Wednesday, October 22, 2014

And the Controversy Continues ...

Here is the reply from Facebook I got this morning over why they pulled our ad:

Hi Doug,

Thanks for writing in. I'm here to help. Your ad was rejected because the image violates the Ad Guidelines. Ads may not use images that are shocking. Prohibited images include:
         -Car crashes
         -Dead or dismembered bodies
         -Ghosts, zombies, ghouls and vampires
To resubmit your ad, edit the image from your ads manager. 
Review our policies on ad images here:
          Facebook Ads Team Facebook

Here is the reply I sent:
 Dear Michelle,
Here is a link to the website for the book we are trying to promote and to all of the images in thebook:  The book is indeed controversial, but its intentions are not blasphemous, there is no sexual content, and the violence is unavoidable in any retelling of Christ's Passion. Facebook publishesCrucifixes all the time, which would always violate the criteria which you lay out in you reply.   If promoting a book of art means that we are limited to strictly happy uncontroversial subject matter, then only Thomas Kinkade and the work of a select few children's book illustrators would pass muster. Picasso and Michelangelo would both be out of bounds by your own definition.   Facebook publishes the most bloodthirsty homophobic rants all the time, but lately seems to have        a lot of problems with anything with gay, and especially gay positive, content. Is this a problem for Mr. Zuckerberg?   I suspect that Facebook is trying to impose a kind of candied anodyne vision upon the chaotic variety and vitality of human communication that uses its social network. Where better to directly enforce that vision than in advertising policies?   The author, the publisher, myself, and a few friends are in conversation with Lambda Legal over this matter.
      --Doug Blanchard, the artist of the book.

Here is a follow up that I sent:

      Dear Michelle,
      A follow-up to my previous reply.
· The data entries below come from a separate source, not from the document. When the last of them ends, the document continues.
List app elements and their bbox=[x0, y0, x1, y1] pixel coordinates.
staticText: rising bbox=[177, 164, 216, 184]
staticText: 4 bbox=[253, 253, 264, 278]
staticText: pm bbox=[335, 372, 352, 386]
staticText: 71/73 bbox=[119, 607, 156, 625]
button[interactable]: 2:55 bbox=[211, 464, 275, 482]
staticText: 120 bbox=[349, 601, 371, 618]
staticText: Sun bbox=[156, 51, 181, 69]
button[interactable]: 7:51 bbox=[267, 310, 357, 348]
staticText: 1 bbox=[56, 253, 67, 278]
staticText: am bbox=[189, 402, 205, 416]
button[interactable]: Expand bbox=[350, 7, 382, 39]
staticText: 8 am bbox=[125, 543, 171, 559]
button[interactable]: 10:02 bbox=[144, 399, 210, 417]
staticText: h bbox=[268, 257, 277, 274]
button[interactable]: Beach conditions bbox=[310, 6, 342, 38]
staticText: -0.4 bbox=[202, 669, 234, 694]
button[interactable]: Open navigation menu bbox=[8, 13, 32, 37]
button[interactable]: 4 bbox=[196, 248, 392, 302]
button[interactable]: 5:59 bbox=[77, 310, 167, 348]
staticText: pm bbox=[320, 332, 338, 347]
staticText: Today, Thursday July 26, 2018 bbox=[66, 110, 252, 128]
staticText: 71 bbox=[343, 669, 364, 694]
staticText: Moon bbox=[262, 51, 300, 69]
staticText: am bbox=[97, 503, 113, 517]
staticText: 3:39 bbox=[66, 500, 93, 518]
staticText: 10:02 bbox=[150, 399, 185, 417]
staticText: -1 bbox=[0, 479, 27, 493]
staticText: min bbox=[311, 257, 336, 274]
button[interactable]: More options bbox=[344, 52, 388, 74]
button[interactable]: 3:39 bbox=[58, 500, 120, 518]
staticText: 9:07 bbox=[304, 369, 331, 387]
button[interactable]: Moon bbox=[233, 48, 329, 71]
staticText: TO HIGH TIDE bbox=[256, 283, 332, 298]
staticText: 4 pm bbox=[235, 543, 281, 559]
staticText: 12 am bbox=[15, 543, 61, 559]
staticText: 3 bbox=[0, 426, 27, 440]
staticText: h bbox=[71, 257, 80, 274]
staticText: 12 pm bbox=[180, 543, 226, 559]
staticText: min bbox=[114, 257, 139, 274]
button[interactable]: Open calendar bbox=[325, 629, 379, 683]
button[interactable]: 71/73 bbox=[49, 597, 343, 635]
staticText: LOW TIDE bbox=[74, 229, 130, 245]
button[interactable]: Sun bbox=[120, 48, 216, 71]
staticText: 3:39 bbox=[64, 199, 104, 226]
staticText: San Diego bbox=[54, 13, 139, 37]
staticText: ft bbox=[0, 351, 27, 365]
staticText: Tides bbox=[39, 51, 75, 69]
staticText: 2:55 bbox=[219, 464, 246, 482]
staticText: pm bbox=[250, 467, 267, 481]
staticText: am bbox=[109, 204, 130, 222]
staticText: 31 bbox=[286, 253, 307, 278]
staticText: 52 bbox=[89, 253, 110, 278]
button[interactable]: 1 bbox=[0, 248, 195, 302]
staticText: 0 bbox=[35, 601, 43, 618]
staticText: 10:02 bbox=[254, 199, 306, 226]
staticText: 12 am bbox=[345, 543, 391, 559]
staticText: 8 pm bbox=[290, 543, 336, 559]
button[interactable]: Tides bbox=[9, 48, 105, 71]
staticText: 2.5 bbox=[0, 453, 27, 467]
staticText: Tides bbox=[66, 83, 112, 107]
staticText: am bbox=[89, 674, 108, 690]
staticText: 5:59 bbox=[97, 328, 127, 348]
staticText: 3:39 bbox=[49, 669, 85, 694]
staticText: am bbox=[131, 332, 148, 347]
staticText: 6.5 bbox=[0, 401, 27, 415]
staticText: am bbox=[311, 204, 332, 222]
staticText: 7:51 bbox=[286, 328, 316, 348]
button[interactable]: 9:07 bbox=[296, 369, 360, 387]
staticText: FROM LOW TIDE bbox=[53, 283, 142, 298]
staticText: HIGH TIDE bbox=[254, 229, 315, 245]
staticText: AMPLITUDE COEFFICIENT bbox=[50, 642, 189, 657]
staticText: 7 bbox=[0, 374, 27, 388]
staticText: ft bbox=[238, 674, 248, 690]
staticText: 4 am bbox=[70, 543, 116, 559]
I notice that the Facebook page for the Mel Gibson movie
      The Passion of Christ -- a much more violent version of this subject than anything in our book -- has more than 3 million likes.
      Can you explain this to us, and why our book was singled out?
      suspect strongly that it is because of the gay content.


I got the reply from Michelle at 3:14 in the morning according to my email inbox.  I suspect that Michelle is a robot.


JCF said...


"only Thomas Kinkade ... would pass muster"

FWIW: in the SacBee today came the news that the Thomas Kinkade Gallery in (the late) TK's hometown of Placerville CA, is going out of business. :-/

June Butler said...

Go get 'em, Doug! I wish you all the best.